▶ Task objective
Write out exactly the lines of the entries below from the one holding "Logistik & Flotten" to the one holding "Papierenský tovar", inclusive, and leave out all other lines.

::::

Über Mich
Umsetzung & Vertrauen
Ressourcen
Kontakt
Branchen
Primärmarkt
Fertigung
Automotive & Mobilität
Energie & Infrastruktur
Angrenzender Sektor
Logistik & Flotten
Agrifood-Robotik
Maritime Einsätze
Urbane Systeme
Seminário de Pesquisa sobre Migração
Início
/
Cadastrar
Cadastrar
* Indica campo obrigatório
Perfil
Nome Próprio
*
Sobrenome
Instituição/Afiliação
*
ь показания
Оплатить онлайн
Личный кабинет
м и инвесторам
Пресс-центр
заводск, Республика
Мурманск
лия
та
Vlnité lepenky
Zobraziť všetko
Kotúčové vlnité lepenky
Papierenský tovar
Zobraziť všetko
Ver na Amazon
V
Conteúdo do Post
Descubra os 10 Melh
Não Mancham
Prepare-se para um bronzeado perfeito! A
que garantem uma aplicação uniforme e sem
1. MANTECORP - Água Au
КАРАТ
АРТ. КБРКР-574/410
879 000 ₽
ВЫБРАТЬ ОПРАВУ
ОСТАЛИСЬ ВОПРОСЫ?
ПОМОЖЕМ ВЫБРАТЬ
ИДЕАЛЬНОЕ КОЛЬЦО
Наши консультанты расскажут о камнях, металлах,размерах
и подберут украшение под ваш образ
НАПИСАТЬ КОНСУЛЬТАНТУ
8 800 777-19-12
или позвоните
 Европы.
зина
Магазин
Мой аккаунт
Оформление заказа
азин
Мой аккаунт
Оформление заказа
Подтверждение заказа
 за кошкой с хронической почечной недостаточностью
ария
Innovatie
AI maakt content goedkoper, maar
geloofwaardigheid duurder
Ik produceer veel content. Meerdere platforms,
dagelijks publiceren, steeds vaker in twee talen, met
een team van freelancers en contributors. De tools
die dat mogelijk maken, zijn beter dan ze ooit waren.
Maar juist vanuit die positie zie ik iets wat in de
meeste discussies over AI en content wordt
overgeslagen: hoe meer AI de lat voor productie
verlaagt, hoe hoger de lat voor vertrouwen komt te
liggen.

::::

▶ Written solution
Logistik & Flotten
Agrifood-Robotik
Maritime Einsätze
Urbane Systeme
Seminário de Pesquisa sobre Migração
Início
/
Cadastrar
Cadastrar
* Indica campo obrigatório
Perfil
Nome Próprio
*
Sobrenome
Instituição/Afiliação
*
ь показания
Оплатить онлайн
Личный кабинет
м и инвесторам
Пресс-центр
заводск, Республика
Мурманск
лия
та
Vlnité lepenky
Zobraziť všetko
Kotúčové vlnité lepenky
Papierenský tovar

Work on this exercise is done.